Saint Columbkille's Holy Wells, Boherduff, Co. Galway
Co. Galway |
Holy Sites & Wells
Two wells sit side by side in the north-eastern corner of a graveyard in Boherduff, overgrown now with brambles and trees, their stone walls barely distinguishable from the vegetation that has claimed them.
What makes the arrangement quietly unusual is not just the pairing, but the proximity of everything around them: a ruined church to one side, and roughly ten metres to the east, a children's burial ground. Holy wells in Ireland were rarely isolated features; they accumulated associations, and this corner of east Galway carries several layers of them within a very small space.
Holy wells dedicated to Saint Columbkille, the sixth-century monk born in Donegal who founded monasteries across Ireland and eventually on the Scottish island of Iona, are not uncommon across the country, but they tend to appear singly. Here, the two wells are conjoined, each with its own distinct shape and walled surround.
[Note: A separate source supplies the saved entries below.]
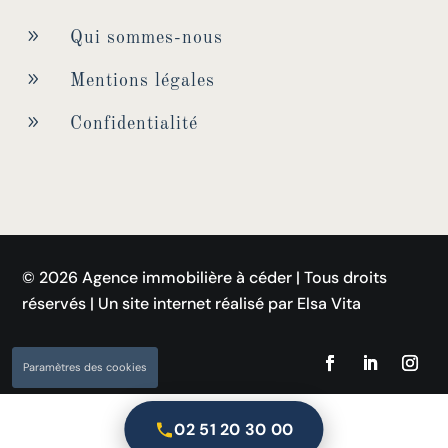
9
Qui sommes-nous
9
Mentions légales
9
Confidentialité
© 2026 Agence immobilière à céder | Tous droits
réservés | Un site internet réalisé par Elsa Vita
Paramètres des cookies
02 51 20 30 00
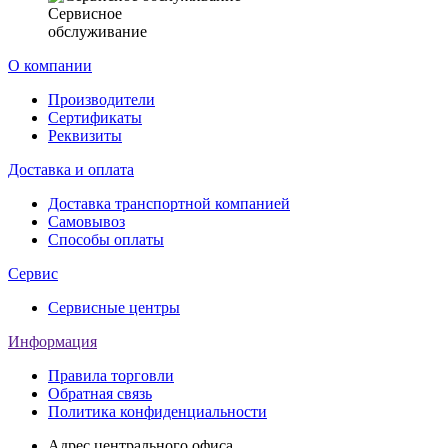
Сервисное
обслуживание
О компании
Производители
Сертификаты
Реквизиты
Доставка и оплата
Доставка транспортной компанией
Самовывоз
Способы оплаты
Сервис
Сервисные центры
Информация
Правила торговли
Обратная связь
Политика конфиденциальности
Адрес центрального офиса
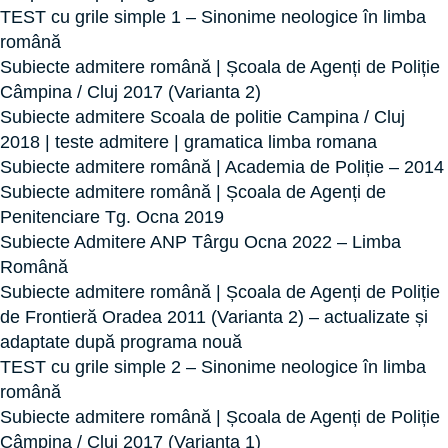
TEST cu grile simple 1 – Sinonime neologice în limba
română
Subiecte admitere română | Școala de Agenți de Poliție
Câmpina / Cluj 2017 (Varianta 2)
Subiecte admitere Scoala de politie Campina / Cluj
2018 | teste admitere | gramatica limba romana
Subiecte admitere română | Academia de Poliție – 2014
Subiecte admitere română | Școala de Agenți de
Penitenciare Tg. Ocna 2019
Subiecte Admitere ANP Târgu Ocna 2022 – Limba
Română
Subiecte admitere română | Școala de Agenți de Poliție
de Frontieră Oradea 2011 (Varianta 2) – actualizate și
adaptate după programa nouă
TEST cu grile simple 2 – Sinonime neologice în limba
română
Subiecte admitere română | Școala de Agenți de Poliție
Câmpina / Cluj 2017 (Varianta 1)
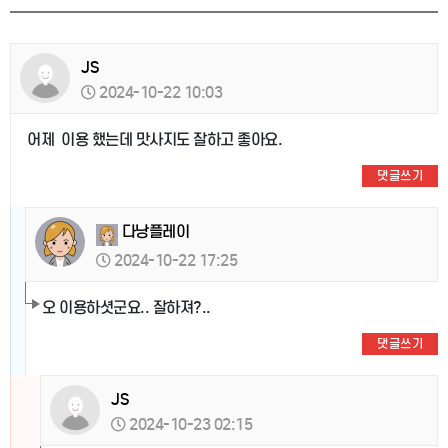
JS
2024-10-22 10:03
어제 이용 했는데 맛사지도 잘하고 좋아요.
댓글쓰기
다낭플레이
2024-10-22 17:25
오 이용하셧군요.. 잘하져?..
댓글쓰기
JS
2024-10-23 02:15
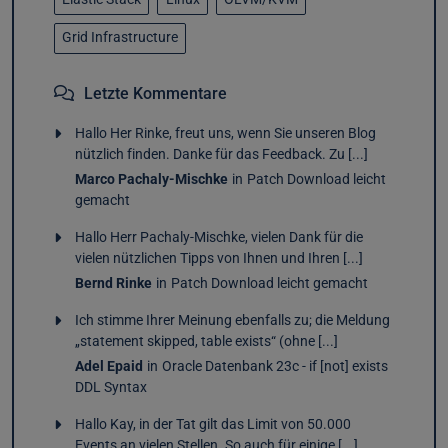
Grid Infrastructure
Letzte Kommentare
Hallo Her Rinke, freut uns, wenn Sie unseren Blog
nützlich finden. Danke für das Feedback. Zu [...]
Marco Pachaly-Mischke
in
Patch Download leicht
gemacht
Hallo Herr Pachaly-Mischke, vielen Dank für die
vielen nützlichen Tipps von Ihnen und Ihren [...]
Bernd Rinke
in
Patch Download leicht gemacht
Ich stimme Ihrer Meinung ebenfalls zu; die Meldung
„statement skipped, table exists“ (ohne [...]
Adel Epaid
in
Oracle Datenbank 23c - if [not] exists
DDL Syntax
Hallo Kay, in der Tat gilt das Limit von 50.000
Events an vielen Stellen. So auch für einige [...]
The more northerly of the pair is oval in plan, measuring roughly 1.36 metres long, 1.15 metres wide, and 1.2 metres deep. The southerly well is somewhat smaller and subrectangular, approximately one metre by 0.8 metres and slightly shallower. Both are recorded on the Ordnance Survey six-inch maps under the name St. Columbkille's Holy Wells, which suggests they were recognised as a single named place rather than two separate features. The children's burial ground nearby, known in Irish tradition as a cillín, would typically have served as a burial place for unbaptised infants and others excluded from consecrated ground, a common arrangement in rural parishes well into the twentieth century. McCaffrey noted the site in 1952, by which point the wells were already part of a landscape more remembered than actively tended.